Je pense qu’en dépit des rapides progrès de la civilisation durant ce siècle, la cause la plus immédiate de notre dilemme actuel est l’accent excessif porté sur le seul développement matériel. Nous sommes tellement obnubilés sans le savoir par cette course que nous avons négligé de répondre aux besoins humains les plus élémentaires d’amour, de bonté, de coopération et de sollicitude. Quand nous ne connaissons pas quelqu’un ou que nous trouvons une raison quelconque de ne pas nous sentir lié à un individu ou à un groupe particulier, tout simplement nous les ignorons. Pourtant, le développement de la société humaine se base entièrement sur l’entraide. Une fois que nous avons perdu l’humanité essentielle qui nous fonde, à quoi bon rechercher uniquement le progrès matériel ?

Pour moi, c’est clair : un authentique sens de responsabilité ne peut résulter que d’un développement de la compassion. Seul un sentiment spontané d’empathie avec les autres peut réellement nous motiver à agir dans leur intérêt. J’ai déjà expliqué ailleurs comment cultiver la compassion. Juste pour mémoire dans ce bref exposé, j’aimerais examiner comment notre situation globale actuelle peut être améliorée en prenant davantage appui sur la responsabilité universelle.

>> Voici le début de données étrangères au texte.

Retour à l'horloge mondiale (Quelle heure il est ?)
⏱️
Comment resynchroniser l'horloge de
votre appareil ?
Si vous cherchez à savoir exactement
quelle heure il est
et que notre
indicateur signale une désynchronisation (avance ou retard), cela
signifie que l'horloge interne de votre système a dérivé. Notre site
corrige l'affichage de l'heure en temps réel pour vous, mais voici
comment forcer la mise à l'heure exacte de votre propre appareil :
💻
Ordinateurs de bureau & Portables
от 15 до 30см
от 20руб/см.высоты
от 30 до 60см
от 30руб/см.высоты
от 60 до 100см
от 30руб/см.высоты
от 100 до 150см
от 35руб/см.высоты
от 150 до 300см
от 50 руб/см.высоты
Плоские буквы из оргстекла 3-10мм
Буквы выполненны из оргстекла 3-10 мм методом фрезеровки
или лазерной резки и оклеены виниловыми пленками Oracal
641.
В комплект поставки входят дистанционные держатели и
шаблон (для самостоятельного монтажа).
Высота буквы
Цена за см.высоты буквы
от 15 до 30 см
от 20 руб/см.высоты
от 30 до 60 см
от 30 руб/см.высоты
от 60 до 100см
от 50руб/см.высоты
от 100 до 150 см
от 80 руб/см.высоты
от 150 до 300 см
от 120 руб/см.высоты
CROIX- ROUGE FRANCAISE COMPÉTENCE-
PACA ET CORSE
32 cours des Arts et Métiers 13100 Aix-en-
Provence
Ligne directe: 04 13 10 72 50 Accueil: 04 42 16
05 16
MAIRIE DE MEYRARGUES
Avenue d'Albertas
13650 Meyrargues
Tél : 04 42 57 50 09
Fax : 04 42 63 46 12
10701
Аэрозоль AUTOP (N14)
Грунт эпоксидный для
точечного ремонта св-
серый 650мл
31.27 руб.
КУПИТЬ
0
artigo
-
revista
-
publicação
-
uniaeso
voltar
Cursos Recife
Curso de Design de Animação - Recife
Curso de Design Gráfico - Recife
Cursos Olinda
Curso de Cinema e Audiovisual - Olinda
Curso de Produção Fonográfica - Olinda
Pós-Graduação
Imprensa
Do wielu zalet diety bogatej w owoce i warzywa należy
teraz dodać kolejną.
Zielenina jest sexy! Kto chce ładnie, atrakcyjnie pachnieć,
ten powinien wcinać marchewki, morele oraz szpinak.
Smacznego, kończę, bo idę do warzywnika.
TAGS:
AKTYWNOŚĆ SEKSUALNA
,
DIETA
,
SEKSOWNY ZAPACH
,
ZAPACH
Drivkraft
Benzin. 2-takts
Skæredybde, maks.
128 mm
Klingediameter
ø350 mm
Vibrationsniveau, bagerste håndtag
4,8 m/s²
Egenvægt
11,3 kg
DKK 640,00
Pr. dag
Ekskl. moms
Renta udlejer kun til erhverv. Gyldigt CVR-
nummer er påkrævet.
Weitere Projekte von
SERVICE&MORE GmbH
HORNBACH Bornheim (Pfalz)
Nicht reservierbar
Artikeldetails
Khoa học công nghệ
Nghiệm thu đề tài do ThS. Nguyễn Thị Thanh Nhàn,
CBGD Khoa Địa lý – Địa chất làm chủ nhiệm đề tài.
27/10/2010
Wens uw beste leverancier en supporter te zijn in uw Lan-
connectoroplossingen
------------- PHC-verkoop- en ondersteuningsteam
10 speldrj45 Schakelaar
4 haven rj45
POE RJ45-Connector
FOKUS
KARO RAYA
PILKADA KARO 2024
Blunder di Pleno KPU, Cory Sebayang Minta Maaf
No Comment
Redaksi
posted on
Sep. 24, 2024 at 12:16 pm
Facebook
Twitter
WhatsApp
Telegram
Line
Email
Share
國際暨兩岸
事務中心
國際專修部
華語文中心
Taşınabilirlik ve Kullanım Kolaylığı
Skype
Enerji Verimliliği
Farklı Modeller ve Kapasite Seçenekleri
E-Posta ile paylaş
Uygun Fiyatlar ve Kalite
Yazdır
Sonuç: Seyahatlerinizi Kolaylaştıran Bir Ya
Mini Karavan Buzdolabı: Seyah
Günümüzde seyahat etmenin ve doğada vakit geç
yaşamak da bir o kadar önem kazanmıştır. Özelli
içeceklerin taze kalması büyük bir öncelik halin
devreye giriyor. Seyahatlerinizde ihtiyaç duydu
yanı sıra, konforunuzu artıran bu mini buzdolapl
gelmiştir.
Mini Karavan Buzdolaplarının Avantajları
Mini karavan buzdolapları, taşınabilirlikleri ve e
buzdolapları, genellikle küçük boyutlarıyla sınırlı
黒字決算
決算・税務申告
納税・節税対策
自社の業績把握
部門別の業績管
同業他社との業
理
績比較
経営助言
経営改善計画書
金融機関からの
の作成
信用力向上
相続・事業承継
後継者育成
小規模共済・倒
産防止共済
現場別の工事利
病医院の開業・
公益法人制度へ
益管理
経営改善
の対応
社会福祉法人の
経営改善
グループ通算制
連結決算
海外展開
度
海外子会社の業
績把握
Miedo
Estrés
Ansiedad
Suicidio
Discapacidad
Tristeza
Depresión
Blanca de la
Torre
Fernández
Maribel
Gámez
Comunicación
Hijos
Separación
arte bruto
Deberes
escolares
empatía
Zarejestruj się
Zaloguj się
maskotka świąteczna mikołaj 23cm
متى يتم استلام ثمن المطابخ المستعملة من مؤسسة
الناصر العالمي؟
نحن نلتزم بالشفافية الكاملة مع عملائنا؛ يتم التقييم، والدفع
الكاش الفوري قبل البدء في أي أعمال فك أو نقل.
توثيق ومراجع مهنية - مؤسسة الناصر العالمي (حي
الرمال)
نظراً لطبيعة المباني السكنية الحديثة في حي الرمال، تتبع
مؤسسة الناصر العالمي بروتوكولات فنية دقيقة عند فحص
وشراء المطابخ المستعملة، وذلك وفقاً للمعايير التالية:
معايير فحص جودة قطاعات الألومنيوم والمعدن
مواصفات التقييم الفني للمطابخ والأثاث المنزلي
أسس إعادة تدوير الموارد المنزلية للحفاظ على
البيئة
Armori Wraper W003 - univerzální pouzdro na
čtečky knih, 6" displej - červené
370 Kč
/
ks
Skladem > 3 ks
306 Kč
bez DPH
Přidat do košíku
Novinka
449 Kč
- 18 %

D’abord, il me faut mentionner que je ne crois ni à la création de mouvements ni à embrasser des idéologies. Pas plus que je n’apprécie la pratique d’établir une organisation afin de promouvoir telle ou telle idée, ce qui implique qu’un petit groupe est seul responsable de l’accomplissement d’un dessein, alors que tous les autres en sont exempts. Dans les circonstances présentes, nul d’entre nous ne peut se permettre de présumer que quelqu’un d’autre va résoudre nos problèmes. Chacun de nous doit assumer sa propre part de responsabilité universelle. Ainsi, à mesure que s’accroîtra le nombre d’individus concernés et responsables – des dizaines, des centaines, puis des milliers et même des centaines de milliers – l’atmosphère générale s’en trouvera améliorée. Si nous nous décourageons, nous n’atteindrons même pas aux buts les plus simples. Une détermination constante et persévérante nous permettra de parvenir aux objectifs même les plus difficiles.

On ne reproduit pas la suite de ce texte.